Yes, Lux Interior’s passing had me thinking about this, because for me, there is no better place to gain insight on that man’s brilliance than with this flawless compilation.
It is the Webster dictionary of “shockabilly” and the most worthy of Cramps’ compendiums in existence.
It was the mid-to-late 80’s, and I found myself in Iowa City with a friend and a few acquaintances, one of whom was French and worked at the University of Iowa at some capacity. I met him a few times prior and we had a wonderful discussion of the importance of the Eurythmics’ 1984 (For The Love Of Big Brother) album. We both agreed it was an overlooked album and the duo received unfair criticism for it.
We started at his rental house for a few drinks and he mentioned a party in his neighborhood. It was late, it was within walking distance, and it seemed like a good thing to do.

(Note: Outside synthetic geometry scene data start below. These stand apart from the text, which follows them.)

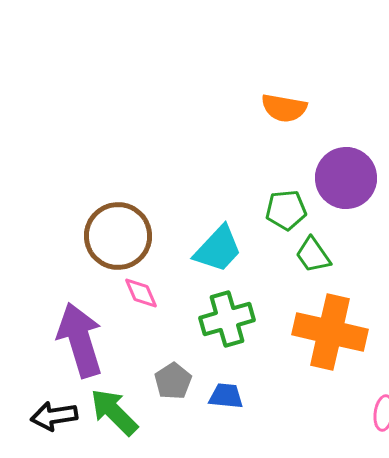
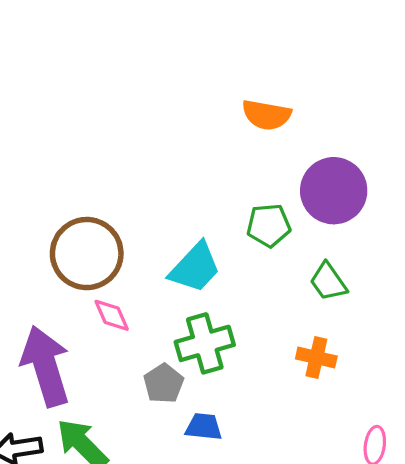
green trapezoid: (313, 255) -> (328, 282), moved
orange cross: (330, 332) -> (316, 358), size x0.5
gray pentagon: (173, 381) -> (164, 384), moved

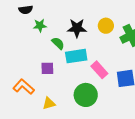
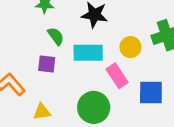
yellow circle: (106, 26) -> (130, 47), moved
green semicircle: (58, 43) -> (56, 36), moved

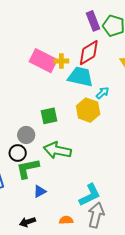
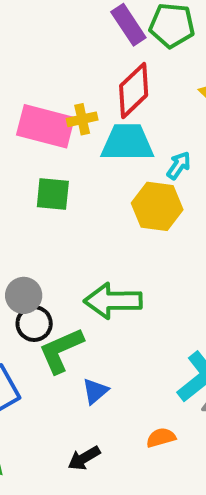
green square: (49, 116) -> (53, 194), moved, turned 30
gray circle: (26, 135) -> (24, 295), moved

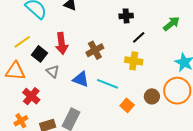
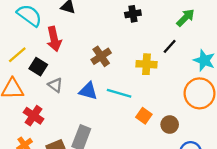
black line: (139, 37) -> (170, 46), moved
red arrow: (62, 43) -> (54, 39), moved
brown circle: (152, 96) -> (170, 125), moved

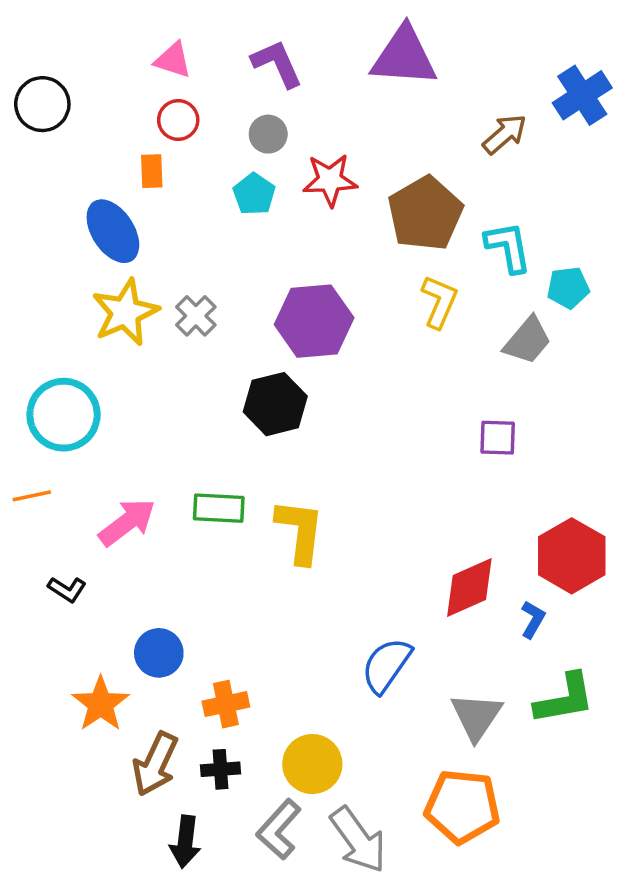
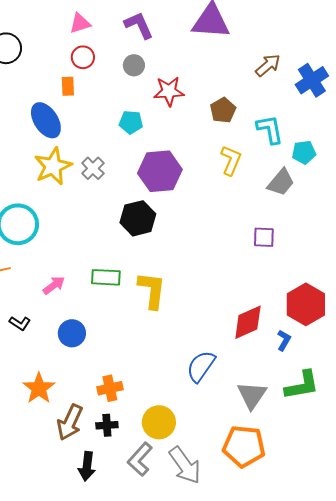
pink triangle: (173, 60) -> (80, 23), turned -35
blue cross: (582, 95) -> (312, 80), moved
cyan pentagon: (254, 194) -> (131, 122), moved, turned -30
brown pentagon: (425, 214) -> (223, 110), size x0.6
pink arrow: (127, 522) -> (54, 285), size x0.7
blue circle: (159, 653) -> (72, 333), moved

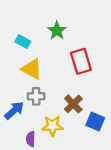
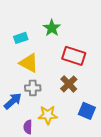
cyan rectangle: (23, 42) -> (21, 38), turned -48
red rectangle: (81, 61) -> (74, 56), turned -55
brown cross: (73, 104) -> (69, 84), moved

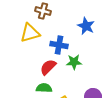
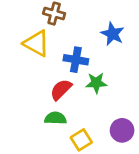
yellow triangle: (30, 33) -> (36, 43), turned 45

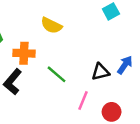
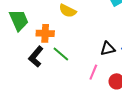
green line: (56, 74) -> (61, 54), moved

I had no idea where I was or who the people were, but they seemed friendly enough.
It was more than I could say for the music that they were playing.
There was about two or three dozen people there and they showed us to the freshly tapped keg. After a fill of beer, I made my way to the living room, sat down, and was struck by the strangeness of the music playing from the stereo.
“Who’s this?” I asked a man rolling a joint.
“The Cramps” he replied.
“Bad Music For Bad People” added another guy, eagerly waiting for his friend’s handiwork to be done.
By the time it got to “She Said” the two were sharing the joint with everyone within proximity, whooping it up along with Lux.
They turned the record over and began another round on side two.
Halfway through it, the doors opened and a bunch of hippies came in. The bars had closed, and a few dozen more people came in. The hippies took of that Cramps record and put on a Byrds record. They had more weed, so I didn’t protest much, but I made a note of that record that struck my nerve before.
Start with Bad and you'll be looking for the good in the rest of The Cramps' catalog.